On the outside, Marissa had successfully maintained the façade of the busy, efficient worker, but deep inside she was crumbling under the strain. At first, she refused to believe she had a problem. She felt that all she needed was a few good nights’ sleep. The meditations she learned certainly allowed her to sleep, but as all of the other benefits of mindfulness began to accrue, Marissa realized just how close she’d come to
a breakdown. Her life had almost completely trickled away down the Exhaustion Funnel.

 
All work and no play?
 

As Marissa’s experiences with the Funnel show, some activities are more than just relaxing or enjoyable—they actually nourish us at a far deeper level too. They help us to build up our resilience to life’s stresses and strains, but also to become more sensitive to life’s more beautiful nuances.

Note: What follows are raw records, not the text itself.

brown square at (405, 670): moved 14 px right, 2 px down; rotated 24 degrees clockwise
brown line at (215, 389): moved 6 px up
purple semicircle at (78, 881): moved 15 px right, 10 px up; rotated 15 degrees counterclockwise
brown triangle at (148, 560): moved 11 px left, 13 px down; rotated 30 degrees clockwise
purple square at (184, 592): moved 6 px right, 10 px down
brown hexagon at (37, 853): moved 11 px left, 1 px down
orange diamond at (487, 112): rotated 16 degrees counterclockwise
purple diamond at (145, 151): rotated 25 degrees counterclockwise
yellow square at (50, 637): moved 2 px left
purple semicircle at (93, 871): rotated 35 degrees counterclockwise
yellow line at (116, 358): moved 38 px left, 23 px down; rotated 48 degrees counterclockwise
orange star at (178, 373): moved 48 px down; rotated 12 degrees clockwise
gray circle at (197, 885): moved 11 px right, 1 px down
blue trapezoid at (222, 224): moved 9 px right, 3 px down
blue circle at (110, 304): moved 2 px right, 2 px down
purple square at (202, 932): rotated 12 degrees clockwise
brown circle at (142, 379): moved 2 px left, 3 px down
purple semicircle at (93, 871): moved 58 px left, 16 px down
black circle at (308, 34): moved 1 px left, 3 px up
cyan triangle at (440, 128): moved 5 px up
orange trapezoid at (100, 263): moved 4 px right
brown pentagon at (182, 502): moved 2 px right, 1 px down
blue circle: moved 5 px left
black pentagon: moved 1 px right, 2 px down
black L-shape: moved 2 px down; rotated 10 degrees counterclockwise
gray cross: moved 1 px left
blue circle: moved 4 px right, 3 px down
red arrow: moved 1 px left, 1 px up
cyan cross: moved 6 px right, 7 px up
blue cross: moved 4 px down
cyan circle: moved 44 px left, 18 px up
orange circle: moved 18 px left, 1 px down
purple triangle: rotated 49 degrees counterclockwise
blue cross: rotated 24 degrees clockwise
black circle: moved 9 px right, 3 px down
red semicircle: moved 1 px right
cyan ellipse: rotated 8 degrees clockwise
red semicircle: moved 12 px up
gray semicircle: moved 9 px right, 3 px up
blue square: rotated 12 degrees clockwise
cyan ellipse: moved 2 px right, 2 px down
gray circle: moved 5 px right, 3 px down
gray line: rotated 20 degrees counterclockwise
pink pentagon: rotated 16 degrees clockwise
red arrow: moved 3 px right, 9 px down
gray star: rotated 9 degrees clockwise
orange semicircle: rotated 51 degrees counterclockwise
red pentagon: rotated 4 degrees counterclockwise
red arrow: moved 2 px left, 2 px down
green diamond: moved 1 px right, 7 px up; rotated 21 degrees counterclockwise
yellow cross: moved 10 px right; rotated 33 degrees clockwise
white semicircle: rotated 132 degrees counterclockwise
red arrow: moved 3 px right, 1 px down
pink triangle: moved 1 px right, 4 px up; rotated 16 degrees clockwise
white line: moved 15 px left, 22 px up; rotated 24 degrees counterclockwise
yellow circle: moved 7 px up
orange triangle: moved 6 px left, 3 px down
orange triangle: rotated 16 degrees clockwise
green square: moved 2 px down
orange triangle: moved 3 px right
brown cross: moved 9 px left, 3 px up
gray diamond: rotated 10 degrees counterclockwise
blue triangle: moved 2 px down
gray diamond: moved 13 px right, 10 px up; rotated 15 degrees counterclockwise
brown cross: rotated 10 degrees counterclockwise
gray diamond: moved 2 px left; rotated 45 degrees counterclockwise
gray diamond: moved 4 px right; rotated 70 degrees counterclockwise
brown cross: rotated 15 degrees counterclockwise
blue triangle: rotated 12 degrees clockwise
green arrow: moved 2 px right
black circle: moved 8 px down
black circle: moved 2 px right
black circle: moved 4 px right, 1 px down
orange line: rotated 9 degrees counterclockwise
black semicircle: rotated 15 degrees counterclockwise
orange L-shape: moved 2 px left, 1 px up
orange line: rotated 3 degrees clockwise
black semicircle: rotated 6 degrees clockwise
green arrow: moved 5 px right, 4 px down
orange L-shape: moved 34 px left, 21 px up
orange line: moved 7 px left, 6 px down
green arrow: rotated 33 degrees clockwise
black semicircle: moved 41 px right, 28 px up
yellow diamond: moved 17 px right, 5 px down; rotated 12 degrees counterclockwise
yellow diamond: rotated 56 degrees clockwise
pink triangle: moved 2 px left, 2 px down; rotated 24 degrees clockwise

Other activities deplete us. They drain away our energy, making us weaker and more vulnerable to the dips in life’s roller coaster ride. They also eat away at our capacity to enjoy life fully. Very quickly, these depleting activities can begin monopolizing our lives. And if we’re under pressure, the things that nourish us are gradually abandoned, almost without notice, driving us into the heart of the Exhaustion Funnel.

 

Take this little test for yourself to see how much of your life is devoted to activities that nourish you and how much to those that deplete you. First, mentally run through the different activities that you do in a typical day. Feel free to close your eyes for a few moments to help bring these to mind. If you spend much of your day apparently doing the same thing, try breaking the activities down into smaller pieces, such as talking to colleagues, making coffee, filing, word processing and eating lunch. And what sort of things do you find yourself doing in a typical evening or weekend?
2

 

Now, write it all down, listing maybe between ten and fifteen activities of a typical day in a column on the left-hand side of your page.